# Forces act upon the satellite

1. Dec 19, 2011

### Elmorshedy

I'm really confused I have learned at school that the satellite remains in it's orbit because it's in an equilibrium state due to Centripetal force and the gravitational force but how?
Doesn't the centripetal force and the the gravitational force both of them act toward the the earth?
And what is the role of the centrifugal force?

2. Dec 19, 2011

### SandeshPhy

Centrifugal force acts away the center(frugal meaning to flee) while centripetal force acts towards the center(petel means to seek).

Centrifugal force is simply a pseudo force due to use of non inertial frame of reference

3. Dec 19, 2011

### Staff: Mentor

A satellite in orbit is accelerating centripetally--towards the center of the earth--and thus requires a centripetal force. Gravity provides that force. (A satellite is not in equilibrium--it's accelerating.)

4. Dec 21, 2011

### Tricks67

whats the difference between an inertial and non inertial frame of reference?>

5. Dec 21, 2011

### DrStupid

An inertial frame of reference complies with Newton's laws of motion. This is the case for a non rotating system where the satellite orbits earth. The gravitational force between satellite and Earth is consistent with all three laws. In a rotating frame of reference the first two laws would be violated because the satellite is at rest even though the gravitational force is acting on it. If you assume the first two laws to be fulfilled you will get pseudo forces (e.g. centrifugal force) violating the third law.

6. Dec 21, 2011

### D H

Staff Emeritus
For now, I'll consider just circular orbits. Kinematics tells us there must be some net force acting on the satellite that is directed radially inward: A centripetal force. Kinematics doesn't say anything about the source of the centripetal force that causes uniform circular motion. A rock tied to a string that is swung around in a circle, a train running on a circular track, a satellite in circular orbit: As far as kinematics is concerned, these are all uniform circular motion.

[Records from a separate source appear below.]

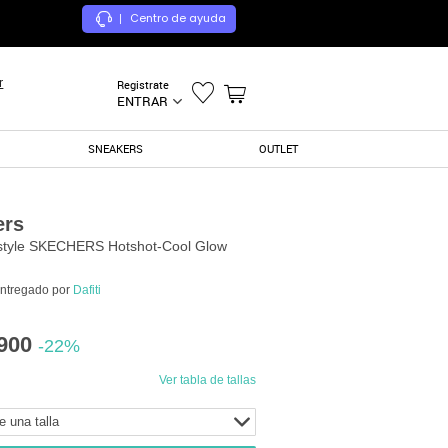
Centro de ayuda
|
r
Registrate
ENTRAR
SNEAKERS
OUTLET
ers
estyle SKECHERS Hotshot-Cool Glow
entregado por
Dafiti
900
-22%
Ver tabla de tallas
e una talla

It is dynamics that explains the source of the force that causes the uniform circular motion. From kinematics, we can derive the magnitude of the centripetal force. The dynamical considerations must necessarily yield the exact same force. So in a sense, this is a "balance" -- but not in the context of Newton's third law. In the case of the orbiting satellite, kinematics says the centripetal force is $mv^2/r$ while Newton's law of gravitation says the gravitational force is $GMm/r^2$. Equating these requires that $v^2=GM/r$. What if the dynamics say the force is something else? For example, what if the satellite is moving at some velocity other than the circular orbit velocity?

The answer is simple: You don't get a circular orbit. The satellite instead follows an ellipse, or a parabola, or a hyperbola. Explaining orbits in terms of centripetal force only works in the case of circular orbits. Circular orbits are nice fictions that make the behavior a bit easier to understand. In nature, there is no such thing as a perfectly circular orbit. Deviate one iota from the circular orbit conditions and you no longer have a circular orbit. You still do have an orbit, however. It's just not circular.

In terms of looking at things from the perspective of an inertial frame of reference, there is no such role. There is no centrifugal force in an inertial frame.